The question comes up every now and then: How do you backtest an option trading system? When you create an automated trading strategy, you first need a set of rules to guide the entry and exit of a position. The most important part of this being “what position are you going to trade?”
When Do You Buy or Sell a Stock Option?
For a stock, there is an easy answer—you can only buy or sell the stock. However, when it comes to options, this becomes more complicated. Now you must answer the questions: Are you going to buy or sell? Are you going to use a call or put? What strike price and which expiration do you want to use? Does that particular option have enough volume to be valid, and will it have enough volume when you go to exit the position?
To get started, look at something as simple as stock price. Your system parameters can tell you to buy a stock at a certain price—say $50.25. If you translate this into an option, it may only have a $50 and $50.50 strike, so which one do you choose? Before you answer this, remember that each one of these option strikes has its own price, so instead of just knowing the stock price, you also have to determine which option price would best correspond to that stock price or entry price.
How to Analyze Stock Option Volume
Now take the above example and apply it to option volume, which can swing wildly, or option expirations that can range from days to years. With expirations, you have now added a time limit that, in some cases, does not pertain to buying or selling a stock (as a stock usually does not expire).
If we start looking at indicators for our trading system, the same will hold true. The indicators used to determine when to buy and sell a stock are different from those used for an option – which can further increase the complexity of your trading system.
Developing Market Specific Trading Strategies
The other point people tend to forget when creating a trading system is that, in general, there will be times when the system works, and times when it doesn’t. Trading systems have a tendency to favor one type of market; for example, some systems work great when the stock is trending up or down, others work great when it is volatile, others when it is calm. But very few, if any, work in every type of market.
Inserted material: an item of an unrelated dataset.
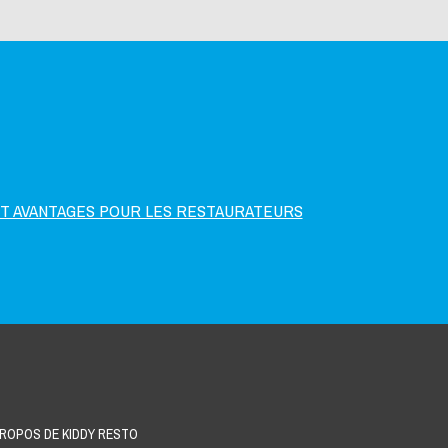
ET AVANTAGES POUR LES RESTAURATEURS
PROPOS DE KIDDY RESTO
In general, people are great when their system is working and making money, but what are you going to do when your system is losing? Do you shut it off, trade a smaller size or do something else? You must be able to answer the most important question: in which markets or conditions does your system work best? Most people know what conditions they want it to work in (mainly all markets), but when they really analyze it, they find they still haven’t answered the original question. But in reality, it is only when you become frustrated with that question that you are on your way to creating a great trading system.